Given:
Two angles are Complementary.
One angle measures (2x-16) degrees.
The other measures (x +1) degrees.
To find:
The value of the larger angle.
Solution:
Let,
[tex]\angle 1=(2x-16)^\circ[/tex]
[tex]\angle 2=(x+1)^\circ[/tex]
We know that, sum of two complementary angles is 90 degrees. Since, given angles are complementary angles, therefore
[tex]\angle 1+\angle 2=90^\circ[/tex]
[tex](2x-16)^\circ+(x+1)^\circ=90^\circ[/tex]

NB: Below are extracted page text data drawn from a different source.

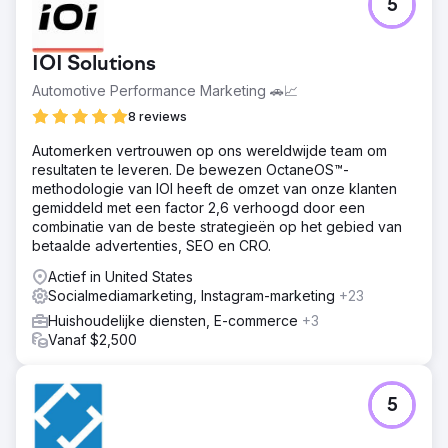
5
IOI Solutions
Automotive Performance Marketing 🚗📈
8 reviews
Automerken vertrouwen op ons wereldwijde team om
resultaten te leveren. De bewezen OctaneOS™-
methodologie van IOI heeft de omzet van onze klanten
gemiddeld met een factor 2,6 verhoogd door een
combinatie van de beste strategieën op het gebied van
betaalde advertenties, SEO en CRO.
Actief in United States
Socialmediamarketing, Instagram-marketing
+23
Huishoudelijke diensten, E-commerce
+3
Vanaf $2,500
5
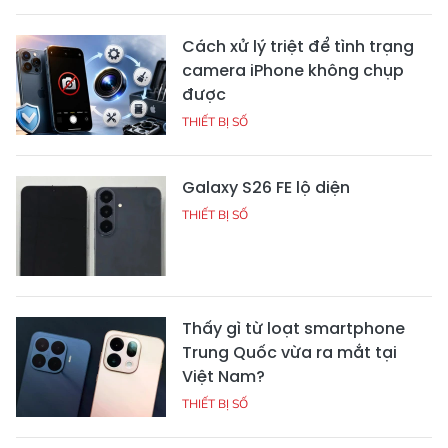
Cách xử lý triệt để tình trạng
camera iPhone không chụp
được
THIẾT BỊ SỐ
Galaxy S26 FE lộ diện
THIẾT BỊ SỐ
Thấy gì từ loạt smartphone
Trung Quốc vừa ra mắt tại
Việt Nam?
THIẾT BỊ SỐ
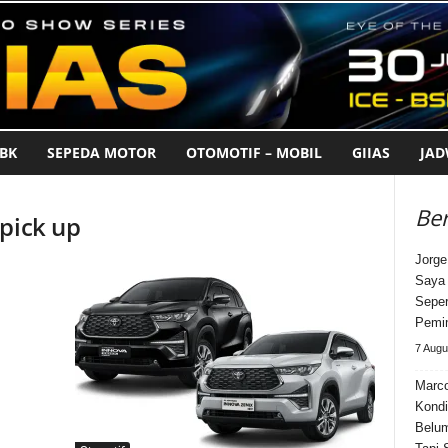
BK
SEPEDA MOTOR
OTOMOTIF – MOBIL
GIIAS
JA
Ber
pick up
Jorge
Saya 
Seper
Pemi
7 Augu
Marco
Kondi
Belum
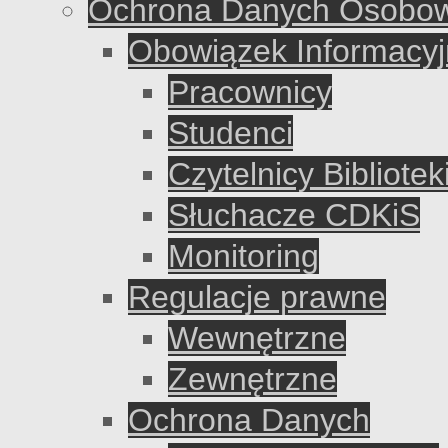
Ochrona Danych Osobo
Obowiązek Informacyj
Pracownicy
Studenci
Czytelnicy Bibliote
Słuchacze CDKiS
Monitoring
Regulacje prawne
Wewnętrzne
Zewnętrzne
Ochrona Danych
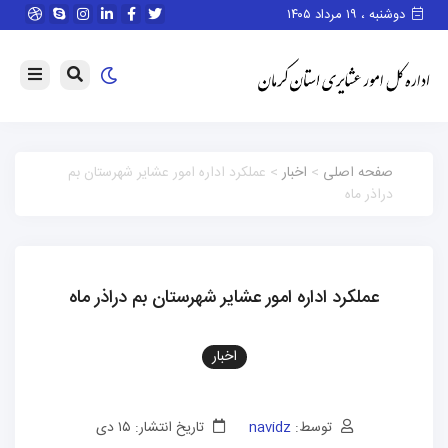
دوشنبه ، ۱۹ مرداد ۱۴۰۵
صفحه اصلی
>
اخبار
> عملکرد اداره امور عشایر شهرستان بم
دراذر ماه
عملکرد اداره امور عشایر شهرستان بم دراذر ماه
اخبار
توسط:
navidz
تاریخ انتشار: ۱۵ دی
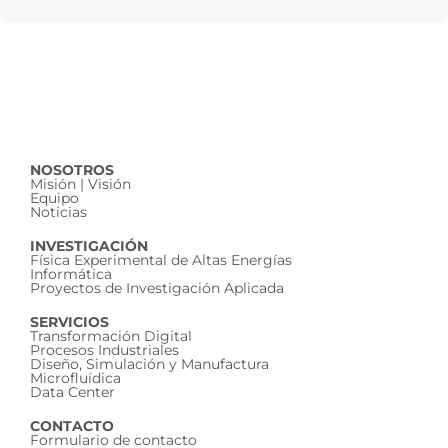
NOSOTROS
Misión | Visión
Equipo
Noticias
INVESTIGACIÓN
Física Experimental de Altas Energías
Informática
Proyectos de Investigación Aplicada
SERVICIOS
Transformación Digital
Procesos Industriales
Diseño, Simulación y Manufactura
Microfluídica
Data Center
CONTACTO
Formulario de contacto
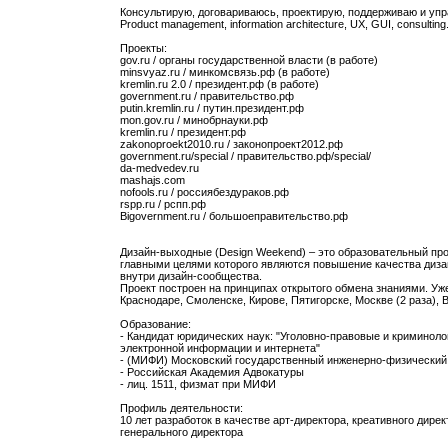
Консультирую, договариваюсь, проектирую, поддерживаю и уп
Product management, information architecture, UX, GUI, consulting
Проекты:
gov.ru / органы государственной власти (в работе)
minsvyaz.ru / минкомсвязь.рф (в работе)
kremlin.ru 2.0 / президент.рф (в работе)
government.ru / правительство.рф
putin.kremlin.ru / путин.президент.рф
mon.gov.ru / минобрнауки.рф
kremlin.ru / президент.рф
zakonoproekt2010.ru / законопроект2012.рф
government.ru/special / правительство.рф/special­/
da-medvedev.ru
mashajs.com
nofools.ru / россиябездураков.рф
rspp.ru / рспп.рф
Bigovernment.ru / большоеправительство.рф
Дизайн-выходные (Design Weekend) – это образовательный пр
главными целями которого являются повышение качества диза
внутри дизайн-сообщества.
Проект построен на принципах открытого обмена знаниями. Уже
Краснодаре, Смоленске, Кирове, Пятигорске, Москве (2 раза), 
Образование:
- Кандидат юридических наук: "Уголовно-правовые и криминол
электронной информации и интернета"
- (МИФИ) Московский государственный инженерно-физический
- Российская Академия Адвокатуры
- лиц. 1511, физмат при МИФИ
Профиль деятельности:
10 лет разработок в качестве арт-директора, креативного дирек
генерального директора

[tex](3x-15)^\circ=90^\circ[/tex]
Now,
[tex]3x-15=90[/tex]
[tex]3x=90+15[/tex]
[tex]3x=105[/tex]
Divide both sides by 3.
[tex]x=35[/tex]
The value of x is 35.
[tex]\angle 1=(2(35)-16)^\circ[/tex]
[tex]\angle 1=(70-16)^\circ[/tex]
[tex]\angle 1=(54)^\circ[/tex]
And,
[tex]\angle 2=(35+1)^\circ[/tex]
[tex]\angle 2=(36)^\circ[/tex]
Therefore, the value of the larger angle is 54 degrees.